= Violet Coulson =

Wife of Tunku Abdul Rahman

Violet Coulson was the second wife of Tunku Abdul Rahman, the first Prime Minister of Malaysia.

==Friendship==
Tunku had met Coulson in 1927, during his second year as a law student in London. She was an attractive lady who managed a restaurant where many Malayan students had their meals. When Tunku got tired of his law studies, he and Coulson would sometimes go dancing together. In 1933, while the Tunku was still married to his first wife Meriam Chong, he brought Violet to visit Medan, Indonesia.

When news of Meriam's death reached Coulson she handed over the management of her restaurant in London and sailed for Singapore without the Tunku's knowledge. Upon arriving in Singapore, she wrote to the Tunku informing him of her arrival. Tunku immediately took the train to Singapore and met Coulson at her hotel. Together they talked about old times and their long friendship.

==Marriage==
Tunku secretly married Coulson in Geylang Serai, Singapore, witnessed by Syed Ahmad al-Sagoff, according to Islamic rites. After their marriage, Coulson stayed in Penang, and Tunku stayed alone in Kuala Nerang, where he was District Officer, in order to avoid public criticism.

There was a law in Kedah which forbade members of the royal family to marry non-Malays without the prior approval of the Sultan of Kedah or the Regent. Tunku Ibrahim, the Regent, was known to be strongly opposed to mixed marriages, but he died unexpectedly in 1934 and was succeeded as Regent by Tunku Mahmud, the Sultan's younger brother, who was more broadminded and gave consent to the marriage. This enabled Coulson to move to Kuala Nerang to be with her husband, but the Secretary to the Government showed his disapproval by transferring the Tunku to the isolated post of District Officer of Langkawi.

S.W Jones M.C.S, who was the acting British Advisor in Kedah, visited Langkawi and was so impressed by the initiative and improvements shown by the Tunku that he persuaded the Council of State to transfer Tunku and to promote him to the post of District Officer of Sungai Petani, the second most important district in Kedah.
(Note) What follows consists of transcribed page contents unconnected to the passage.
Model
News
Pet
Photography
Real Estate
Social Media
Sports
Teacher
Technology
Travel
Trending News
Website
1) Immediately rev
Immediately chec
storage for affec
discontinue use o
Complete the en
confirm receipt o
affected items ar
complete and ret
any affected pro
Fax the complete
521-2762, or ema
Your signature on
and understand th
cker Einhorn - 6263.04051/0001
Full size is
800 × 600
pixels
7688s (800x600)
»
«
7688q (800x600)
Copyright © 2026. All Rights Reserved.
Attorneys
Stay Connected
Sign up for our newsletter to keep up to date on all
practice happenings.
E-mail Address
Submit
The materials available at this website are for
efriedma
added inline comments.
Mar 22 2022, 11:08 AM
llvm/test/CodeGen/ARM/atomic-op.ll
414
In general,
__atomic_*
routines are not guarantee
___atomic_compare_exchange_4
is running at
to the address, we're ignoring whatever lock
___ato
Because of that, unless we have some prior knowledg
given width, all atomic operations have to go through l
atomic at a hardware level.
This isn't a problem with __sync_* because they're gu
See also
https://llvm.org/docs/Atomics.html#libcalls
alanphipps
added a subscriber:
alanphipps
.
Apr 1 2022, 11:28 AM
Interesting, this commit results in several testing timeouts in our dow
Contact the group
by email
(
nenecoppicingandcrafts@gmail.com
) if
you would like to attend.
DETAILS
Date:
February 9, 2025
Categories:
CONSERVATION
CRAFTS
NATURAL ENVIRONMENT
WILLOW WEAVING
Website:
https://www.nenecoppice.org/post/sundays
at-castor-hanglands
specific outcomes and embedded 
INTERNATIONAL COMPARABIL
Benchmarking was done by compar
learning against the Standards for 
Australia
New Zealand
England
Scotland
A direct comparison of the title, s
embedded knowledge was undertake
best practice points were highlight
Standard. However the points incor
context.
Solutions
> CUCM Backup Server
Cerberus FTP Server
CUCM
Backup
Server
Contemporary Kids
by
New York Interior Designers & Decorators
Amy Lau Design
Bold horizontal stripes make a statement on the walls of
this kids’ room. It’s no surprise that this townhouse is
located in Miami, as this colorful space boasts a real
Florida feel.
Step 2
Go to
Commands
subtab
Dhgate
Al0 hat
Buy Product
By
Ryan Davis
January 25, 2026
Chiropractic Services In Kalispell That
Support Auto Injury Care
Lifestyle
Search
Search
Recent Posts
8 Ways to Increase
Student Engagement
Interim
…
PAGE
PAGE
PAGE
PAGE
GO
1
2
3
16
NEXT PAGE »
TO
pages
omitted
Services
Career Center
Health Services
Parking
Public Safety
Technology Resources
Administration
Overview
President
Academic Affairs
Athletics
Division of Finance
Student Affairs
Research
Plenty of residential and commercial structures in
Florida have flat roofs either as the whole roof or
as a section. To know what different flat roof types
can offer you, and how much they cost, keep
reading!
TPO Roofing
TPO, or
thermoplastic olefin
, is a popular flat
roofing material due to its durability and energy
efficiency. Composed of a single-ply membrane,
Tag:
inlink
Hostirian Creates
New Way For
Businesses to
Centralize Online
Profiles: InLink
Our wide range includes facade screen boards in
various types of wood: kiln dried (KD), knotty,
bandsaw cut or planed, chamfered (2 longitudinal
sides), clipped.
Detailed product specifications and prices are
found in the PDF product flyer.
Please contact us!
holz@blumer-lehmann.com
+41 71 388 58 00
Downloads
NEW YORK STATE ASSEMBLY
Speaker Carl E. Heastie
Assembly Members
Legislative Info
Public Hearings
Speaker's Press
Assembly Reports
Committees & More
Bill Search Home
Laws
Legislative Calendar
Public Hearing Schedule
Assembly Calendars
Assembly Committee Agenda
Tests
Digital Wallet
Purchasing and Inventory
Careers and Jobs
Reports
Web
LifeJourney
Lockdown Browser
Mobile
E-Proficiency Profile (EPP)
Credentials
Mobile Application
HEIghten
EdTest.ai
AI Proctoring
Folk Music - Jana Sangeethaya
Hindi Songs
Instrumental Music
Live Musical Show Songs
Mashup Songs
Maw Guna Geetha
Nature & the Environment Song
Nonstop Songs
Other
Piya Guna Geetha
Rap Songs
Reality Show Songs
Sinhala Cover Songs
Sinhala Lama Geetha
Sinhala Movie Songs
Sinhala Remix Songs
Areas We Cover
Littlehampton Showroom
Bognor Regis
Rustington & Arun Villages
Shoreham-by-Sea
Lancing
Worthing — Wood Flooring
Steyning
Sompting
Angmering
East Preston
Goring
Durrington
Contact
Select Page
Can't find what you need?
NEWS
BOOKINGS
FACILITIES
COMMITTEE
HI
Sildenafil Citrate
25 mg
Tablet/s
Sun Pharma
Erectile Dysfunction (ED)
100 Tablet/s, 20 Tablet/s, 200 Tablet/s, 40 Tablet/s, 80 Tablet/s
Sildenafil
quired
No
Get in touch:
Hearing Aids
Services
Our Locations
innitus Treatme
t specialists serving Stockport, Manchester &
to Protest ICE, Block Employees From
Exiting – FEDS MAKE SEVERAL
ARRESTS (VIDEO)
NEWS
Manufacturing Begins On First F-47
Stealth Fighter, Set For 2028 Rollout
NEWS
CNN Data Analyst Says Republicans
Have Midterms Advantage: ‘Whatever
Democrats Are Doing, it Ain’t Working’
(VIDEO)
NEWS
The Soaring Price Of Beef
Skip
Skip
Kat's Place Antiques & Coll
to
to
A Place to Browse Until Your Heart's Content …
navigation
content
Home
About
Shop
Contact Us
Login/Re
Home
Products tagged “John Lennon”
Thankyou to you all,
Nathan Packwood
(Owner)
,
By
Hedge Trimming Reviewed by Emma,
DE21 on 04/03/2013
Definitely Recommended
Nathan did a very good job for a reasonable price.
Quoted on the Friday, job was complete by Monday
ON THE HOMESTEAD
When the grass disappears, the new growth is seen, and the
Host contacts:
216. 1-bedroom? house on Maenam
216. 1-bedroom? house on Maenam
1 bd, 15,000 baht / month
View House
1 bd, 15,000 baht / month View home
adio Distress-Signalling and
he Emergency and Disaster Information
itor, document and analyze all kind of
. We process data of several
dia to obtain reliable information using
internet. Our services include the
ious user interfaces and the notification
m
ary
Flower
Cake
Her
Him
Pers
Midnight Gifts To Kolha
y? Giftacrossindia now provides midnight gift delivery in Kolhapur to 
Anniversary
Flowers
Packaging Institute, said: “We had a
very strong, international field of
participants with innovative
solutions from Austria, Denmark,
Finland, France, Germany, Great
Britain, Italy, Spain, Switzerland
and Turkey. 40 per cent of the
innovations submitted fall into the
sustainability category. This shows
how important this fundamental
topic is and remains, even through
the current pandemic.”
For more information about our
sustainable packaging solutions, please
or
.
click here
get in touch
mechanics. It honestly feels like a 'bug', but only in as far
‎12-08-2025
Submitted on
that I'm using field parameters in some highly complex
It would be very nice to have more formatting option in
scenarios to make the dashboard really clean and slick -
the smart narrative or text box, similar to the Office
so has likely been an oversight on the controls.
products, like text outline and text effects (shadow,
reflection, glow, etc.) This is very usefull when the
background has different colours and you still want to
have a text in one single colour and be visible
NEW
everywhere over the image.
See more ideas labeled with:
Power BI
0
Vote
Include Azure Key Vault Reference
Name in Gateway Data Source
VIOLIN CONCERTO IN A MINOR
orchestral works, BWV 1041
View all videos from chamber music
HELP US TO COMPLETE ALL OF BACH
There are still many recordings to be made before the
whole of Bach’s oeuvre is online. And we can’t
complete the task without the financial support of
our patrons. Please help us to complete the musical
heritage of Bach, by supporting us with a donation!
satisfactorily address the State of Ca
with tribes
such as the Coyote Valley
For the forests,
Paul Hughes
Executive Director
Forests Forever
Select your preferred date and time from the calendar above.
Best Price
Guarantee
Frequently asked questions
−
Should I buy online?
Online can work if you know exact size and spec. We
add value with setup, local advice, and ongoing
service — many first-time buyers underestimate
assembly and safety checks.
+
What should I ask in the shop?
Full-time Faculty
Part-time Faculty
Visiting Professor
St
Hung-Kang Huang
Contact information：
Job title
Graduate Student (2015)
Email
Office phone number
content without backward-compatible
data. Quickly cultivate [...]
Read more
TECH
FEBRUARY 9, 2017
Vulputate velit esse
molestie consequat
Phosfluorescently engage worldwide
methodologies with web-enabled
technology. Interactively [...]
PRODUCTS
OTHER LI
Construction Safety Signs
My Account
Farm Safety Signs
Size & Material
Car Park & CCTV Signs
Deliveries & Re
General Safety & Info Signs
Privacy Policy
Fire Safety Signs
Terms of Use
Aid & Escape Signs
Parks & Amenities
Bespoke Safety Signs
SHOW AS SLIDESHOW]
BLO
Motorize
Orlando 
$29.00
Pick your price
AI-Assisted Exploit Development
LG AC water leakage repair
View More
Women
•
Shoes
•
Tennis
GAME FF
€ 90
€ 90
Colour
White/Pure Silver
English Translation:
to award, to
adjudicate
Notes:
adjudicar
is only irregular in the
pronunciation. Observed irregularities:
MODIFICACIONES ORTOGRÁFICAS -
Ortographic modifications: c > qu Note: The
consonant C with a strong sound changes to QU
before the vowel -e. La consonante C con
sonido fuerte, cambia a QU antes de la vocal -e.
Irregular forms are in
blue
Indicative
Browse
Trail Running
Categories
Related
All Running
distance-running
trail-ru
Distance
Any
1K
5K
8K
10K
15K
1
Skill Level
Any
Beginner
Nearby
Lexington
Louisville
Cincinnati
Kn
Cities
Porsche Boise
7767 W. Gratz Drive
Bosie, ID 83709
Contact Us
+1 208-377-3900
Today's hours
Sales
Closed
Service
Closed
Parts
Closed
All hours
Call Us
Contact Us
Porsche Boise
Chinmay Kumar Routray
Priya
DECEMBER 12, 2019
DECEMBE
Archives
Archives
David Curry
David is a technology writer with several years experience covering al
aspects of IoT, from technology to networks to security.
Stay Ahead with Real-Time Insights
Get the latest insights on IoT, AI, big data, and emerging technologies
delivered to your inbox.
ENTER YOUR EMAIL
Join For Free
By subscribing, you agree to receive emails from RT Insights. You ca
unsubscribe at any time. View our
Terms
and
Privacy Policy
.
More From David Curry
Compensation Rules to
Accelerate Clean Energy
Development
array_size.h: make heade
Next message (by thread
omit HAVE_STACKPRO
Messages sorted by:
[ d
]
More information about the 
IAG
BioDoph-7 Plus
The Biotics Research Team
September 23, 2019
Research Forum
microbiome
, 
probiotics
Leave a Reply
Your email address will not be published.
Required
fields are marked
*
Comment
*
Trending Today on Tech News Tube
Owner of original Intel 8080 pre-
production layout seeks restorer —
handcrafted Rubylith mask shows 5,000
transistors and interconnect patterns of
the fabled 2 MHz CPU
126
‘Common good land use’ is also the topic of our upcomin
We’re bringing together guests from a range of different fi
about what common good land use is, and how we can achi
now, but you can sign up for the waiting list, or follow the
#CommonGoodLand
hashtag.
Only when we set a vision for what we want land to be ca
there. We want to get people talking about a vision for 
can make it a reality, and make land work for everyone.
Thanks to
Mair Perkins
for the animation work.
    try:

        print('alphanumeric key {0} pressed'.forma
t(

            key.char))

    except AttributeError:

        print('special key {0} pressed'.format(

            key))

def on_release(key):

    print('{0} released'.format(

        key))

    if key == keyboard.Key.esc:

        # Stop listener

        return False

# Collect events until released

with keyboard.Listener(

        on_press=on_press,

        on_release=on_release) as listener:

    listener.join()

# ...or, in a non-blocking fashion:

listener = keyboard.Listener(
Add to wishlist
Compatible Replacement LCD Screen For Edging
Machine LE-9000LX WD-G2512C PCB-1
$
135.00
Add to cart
==Separation and divorce==
Langkawi has been a Shangri-La for Coulson, but Sungai Petani was a busy town and the centre of a large district, in which Tunku's every moment was occupied. Coulson was no longer happy and Tunku had little time to spare. Like other ex-patriates, Coulson often socialised with the British officers' wives. Tunku and Coulson argued often, but in 1937 Coulson sarcastically teased that Malay women were uncivilized and stupid, provoking Tunku's fury. Coulson decided to return to London in 1937.

In 1938, due to a disagreement with the British-led Kedah state government, Tunku applied for a long leave and left for England to study Law for the third time. He was reunited with Coulson and their relationship improved although they did not divorce officially. Tunku returned to Kedah in 1939 due to the war in Europe. According to official records, Tunku was ordered to divorce Coulson by the Regent of Kedah. The couple divorced officially in 1946.

Coulson then resumed the management of her restaurant in London. She later married an American who served in the United States Armed Forces as Judge Advocate in England.